Top of SOURCE DATA

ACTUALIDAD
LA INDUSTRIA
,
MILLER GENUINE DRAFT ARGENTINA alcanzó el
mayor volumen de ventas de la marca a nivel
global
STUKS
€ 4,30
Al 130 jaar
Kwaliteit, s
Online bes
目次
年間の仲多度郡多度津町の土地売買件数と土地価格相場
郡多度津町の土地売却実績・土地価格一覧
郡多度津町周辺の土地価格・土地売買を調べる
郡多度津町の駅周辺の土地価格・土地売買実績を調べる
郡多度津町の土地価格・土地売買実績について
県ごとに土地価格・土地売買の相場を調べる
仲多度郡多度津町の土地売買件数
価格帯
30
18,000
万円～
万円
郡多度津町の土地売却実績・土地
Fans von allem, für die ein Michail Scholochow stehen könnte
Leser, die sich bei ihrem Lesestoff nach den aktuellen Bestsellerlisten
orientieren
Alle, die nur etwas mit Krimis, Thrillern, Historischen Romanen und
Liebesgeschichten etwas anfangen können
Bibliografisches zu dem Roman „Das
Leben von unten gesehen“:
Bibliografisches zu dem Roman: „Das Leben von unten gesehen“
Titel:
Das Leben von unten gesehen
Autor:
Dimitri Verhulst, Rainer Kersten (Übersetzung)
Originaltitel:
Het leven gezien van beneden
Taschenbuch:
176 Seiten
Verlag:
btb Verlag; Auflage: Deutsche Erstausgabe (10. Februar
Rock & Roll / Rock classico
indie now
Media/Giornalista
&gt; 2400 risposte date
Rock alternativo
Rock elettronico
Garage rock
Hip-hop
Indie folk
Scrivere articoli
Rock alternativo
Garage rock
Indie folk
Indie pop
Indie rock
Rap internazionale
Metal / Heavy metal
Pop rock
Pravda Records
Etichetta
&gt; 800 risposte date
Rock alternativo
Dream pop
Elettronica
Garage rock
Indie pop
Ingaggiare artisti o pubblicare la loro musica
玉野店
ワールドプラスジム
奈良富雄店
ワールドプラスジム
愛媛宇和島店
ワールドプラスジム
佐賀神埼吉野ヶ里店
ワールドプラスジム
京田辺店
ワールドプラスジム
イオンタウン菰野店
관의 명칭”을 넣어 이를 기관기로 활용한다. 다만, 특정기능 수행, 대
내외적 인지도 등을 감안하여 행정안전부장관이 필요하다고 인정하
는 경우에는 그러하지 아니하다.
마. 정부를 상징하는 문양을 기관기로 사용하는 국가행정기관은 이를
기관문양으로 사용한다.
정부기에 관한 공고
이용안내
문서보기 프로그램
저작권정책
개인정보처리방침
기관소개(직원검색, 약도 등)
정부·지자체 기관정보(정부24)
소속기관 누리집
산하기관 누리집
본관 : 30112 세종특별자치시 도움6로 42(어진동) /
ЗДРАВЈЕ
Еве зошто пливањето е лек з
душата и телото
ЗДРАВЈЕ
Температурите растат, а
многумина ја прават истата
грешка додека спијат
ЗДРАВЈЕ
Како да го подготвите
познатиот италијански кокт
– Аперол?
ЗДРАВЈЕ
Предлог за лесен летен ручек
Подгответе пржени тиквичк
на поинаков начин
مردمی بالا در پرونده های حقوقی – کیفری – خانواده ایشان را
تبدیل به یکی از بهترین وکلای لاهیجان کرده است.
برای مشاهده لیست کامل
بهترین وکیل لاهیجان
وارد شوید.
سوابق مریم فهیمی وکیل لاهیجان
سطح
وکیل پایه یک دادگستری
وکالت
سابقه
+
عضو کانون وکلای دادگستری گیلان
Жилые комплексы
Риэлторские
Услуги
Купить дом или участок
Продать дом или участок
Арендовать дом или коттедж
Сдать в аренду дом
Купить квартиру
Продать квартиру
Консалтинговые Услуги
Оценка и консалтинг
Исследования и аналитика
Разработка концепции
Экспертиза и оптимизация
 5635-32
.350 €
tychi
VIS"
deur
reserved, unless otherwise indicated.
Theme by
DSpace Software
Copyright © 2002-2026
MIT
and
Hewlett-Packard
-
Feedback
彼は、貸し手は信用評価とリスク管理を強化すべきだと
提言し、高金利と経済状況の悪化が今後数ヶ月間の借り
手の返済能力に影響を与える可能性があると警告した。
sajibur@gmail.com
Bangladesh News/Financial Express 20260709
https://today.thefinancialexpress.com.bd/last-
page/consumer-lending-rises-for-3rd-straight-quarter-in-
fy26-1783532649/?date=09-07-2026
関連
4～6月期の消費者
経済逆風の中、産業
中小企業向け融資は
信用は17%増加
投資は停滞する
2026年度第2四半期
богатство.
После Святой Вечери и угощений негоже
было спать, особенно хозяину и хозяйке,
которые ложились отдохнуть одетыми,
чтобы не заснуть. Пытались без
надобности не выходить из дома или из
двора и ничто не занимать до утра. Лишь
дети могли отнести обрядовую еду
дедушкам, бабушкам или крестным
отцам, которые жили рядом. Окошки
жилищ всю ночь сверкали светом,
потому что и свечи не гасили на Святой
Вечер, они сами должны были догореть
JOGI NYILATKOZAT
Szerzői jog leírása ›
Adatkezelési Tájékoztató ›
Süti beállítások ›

Bottom of SOURCE DATA

> [PROBLEM TO WORK ON] Lines with "участок" in them: work out how many there are in the listing and give the figure alone.

> [RESULT OF THE EXERCISE] 2